La stangata sulle criptovalute

La tassa sul bit coin, che sale in un solo colpo del 61% passando dal 26% al 42% sulla rendita maturata, ha subito incontrato il no della Lega, che ancor prima di essere definita e quantificata, ne chiedeva la cancellazione o quanto meno una revisione al ribasso. In termini di gettito l’innalzamento dal 26% al 42% della tassazione delle plusvalenze e dei proventi generati da operazioni in Bitcoin e altre cripto-attività porterà, in fondo, poco più di 16,7 milioni aggiuntivi ai 27 milioni di euro incassati fino ad oggi.

La web tax non risparmia le Pmi

Si è mossa subito la Fieg e poi a seguire il Consorzio del Commercio Digitale secondo cui sono a rischio l’attrattività dell’Italia e la capacità competitiva delle Pmi. Per la federazione degli editori rimuovere le attuali soglie che escludono dall’imposta del 3% sui ricavi le imprese con meno di 750 milioni di fatturato globale e con ricavi derivanti da servizi digitali in Italia inferiori a 5,5 milioni equivale colpire tutte le imprese digitali italiane. Un allargamento del perimetro della digital service tax sono stimate maggiori entrate annue di 51,6 milioni di euro. Non meno allarmato il consorzio del Commercio digitale secondo cui l’estensione della Web Tax potrebbe innescare un effetto a cascata lungo la catena del valore digitale. Il fatto di tassare i ricavi lordi, dice Netcomm in una nota, anziché i profitti ha impatti diretti sull’intero ecosistema digitale. Le imprese che forniscono servizi digitali, come la pubblicità online, la gestione di piattaforme e-commerce o l’hosting di dati, aumenteranno i loro prezzi per compensare il nuovo carico fiscale. Questo aumento avrà effetti indiretti anche sulle aziende non digitali di natura, ma che utilizzano di questi servizi, aumentando il costo complessivo delle operazioni digitali.
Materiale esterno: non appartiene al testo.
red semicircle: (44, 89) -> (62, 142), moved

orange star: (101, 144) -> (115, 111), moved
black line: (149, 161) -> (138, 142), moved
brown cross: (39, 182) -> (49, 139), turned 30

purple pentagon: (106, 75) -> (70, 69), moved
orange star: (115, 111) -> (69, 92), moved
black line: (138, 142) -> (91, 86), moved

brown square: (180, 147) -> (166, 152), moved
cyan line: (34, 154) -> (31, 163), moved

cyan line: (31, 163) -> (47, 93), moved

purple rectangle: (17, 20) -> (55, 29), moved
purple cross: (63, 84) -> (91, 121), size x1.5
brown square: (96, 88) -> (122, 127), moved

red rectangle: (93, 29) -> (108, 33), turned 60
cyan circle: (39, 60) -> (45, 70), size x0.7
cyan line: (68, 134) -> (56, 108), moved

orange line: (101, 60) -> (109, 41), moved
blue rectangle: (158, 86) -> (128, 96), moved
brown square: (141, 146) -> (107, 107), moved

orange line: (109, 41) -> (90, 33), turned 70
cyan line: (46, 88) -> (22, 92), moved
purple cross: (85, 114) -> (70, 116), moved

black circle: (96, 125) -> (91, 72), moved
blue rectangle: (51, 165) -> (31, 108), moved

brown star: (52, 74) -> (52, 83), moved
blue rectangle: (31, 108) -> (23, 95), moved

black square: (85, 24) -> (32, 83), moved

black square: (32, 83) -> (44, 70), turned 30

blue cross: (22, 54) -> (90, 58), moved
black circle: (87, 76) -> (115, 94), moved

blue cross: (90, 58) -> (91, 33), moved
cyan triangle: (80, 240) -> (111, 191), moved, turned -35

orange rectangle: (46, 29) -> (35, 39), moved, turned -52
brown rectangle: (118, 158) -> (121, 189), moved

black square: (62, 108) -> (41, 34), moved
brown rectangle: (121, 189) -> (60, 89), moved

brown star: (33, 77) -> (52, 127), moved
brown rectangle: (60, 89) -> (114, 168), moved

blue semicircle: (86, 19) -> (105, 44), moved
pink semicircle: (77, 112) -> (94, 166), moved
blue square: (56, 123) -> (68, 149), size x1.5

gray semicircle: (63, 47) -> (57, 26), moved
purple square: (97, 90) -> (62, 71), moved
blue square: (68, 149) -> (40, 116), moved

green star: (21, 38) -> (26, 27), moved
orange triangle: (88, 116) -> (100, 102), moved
La stangata sulle auto aziendali

Sotto la lente delle delle forze di maggioranza e opposizione è finita subito anche la stangata in arrivo sulle auto concesse in uso promiscuo ai dipendenti. Il cambio delle regole di calcolo del fringe benefit, infatti, penalizza con aumenti di costi anche oltre il 60% (si veda Il Sole 24 ore del 26 ottobre 2024, sezione Norme e Tributi) le assegnazioni di veicoli aziendali alimentati con motore termico, per intenderci quelli a benzina, gasolio e le Hibrid nella fascia compresa tra 61 e 160g/Km di Co2. La stretta del governo, però, si trasforma in una beffa per quei lavoratori che hanno già selezionato il veicolo di loro gradimento anche in ragione del costo fiscale da sostenere ma che si vedranno assegnare la vettura soltanto nel 2025 a causa dell’allungamento dei tempi di consegna legati all’approvigionamento di componenti o della crisi dei chip e per questo dovranno sostenere un un prelievo in busta paga di gran lunga più alto. Una soluzione a questo problema potrebbe essere quella di posticipare l’entrata in vigore delle nuove regole di calcolo del fringe benefit alla seconda metà dell’anno. A meno di non voler considerare come contratti stipulati quelli i contratti di concessione in uso promiscuo e non l’ordine effettuato dall’azienda al noleggiatore facendo sottoscrivere questi contratti di uso promiscuo tra azienda e dipendente entro la fine del 2024. Soluzione, quest’ultima, che a ben vedere non andrebbe ad intaccare i saldi della legge di bilancio in quanto si tratterebbe di contratti non conteggiati nella determinazione delle quantificazioni di maggior gettito della misura attese dal Governo.